D'autres mauvaises nouvelles sont déjà en route pour la Somalie, avec un cyclone tropical qui devrait s'abattre sur les régions semi-autonomes du Puntland et du Somaliland dans quelques jours seulement.
L'ICPAC a déclaré que des précipitations supérieures à la moyenne devraient persister jusqu'en décembre. Le dipôle positif, Ça disait, était "probablement" responsable.
Le dernier grand dipôle positif remonte à 2006, lorsque plus de 300 personnes ont été tuées dans des inondations à l'échelle de la région causées par des pluies inhabituelles.

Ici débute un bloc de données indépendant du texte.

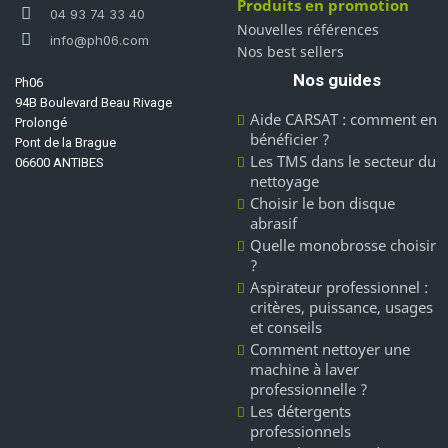
Produits en promotion
04 93 74 33 40
Nouvelles références
info@ph06.com
Nos best sellers
Nos guides
Ph06
94B Boulevard Beau Rivage
Aide CARSAT : comment en
Prolongé
bénéficier ?
Pont de la Brague
Les TMS dans le secteur du
06600 ANTIBES
nettoyage
Choisir le bon disque
abrasif
Quelle monobrosse choisir
?
Aspirateur professionnel :
critères, puissance, usages
et conseils
Comment nettoyer une
machine à laver
professionnelle ?
Les détergents
professionnels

Inversement, un dipôle "négatif" - défini par des eaux plus froides dans l'océan Indien occidental et des températures plus chaudes à l'est - a provoqué une sécheresse dévastatrice en Afrique de l'Est en 2016.
Certaines parties de l'Australie subissent actuellement une grave sécheresse.
Ambani a déclaré que, alors que les températures des océans augmentent à cause du changement climatique, Les dipôles de l'océan Indien pourraient devenir plus fréquents et plus sévères.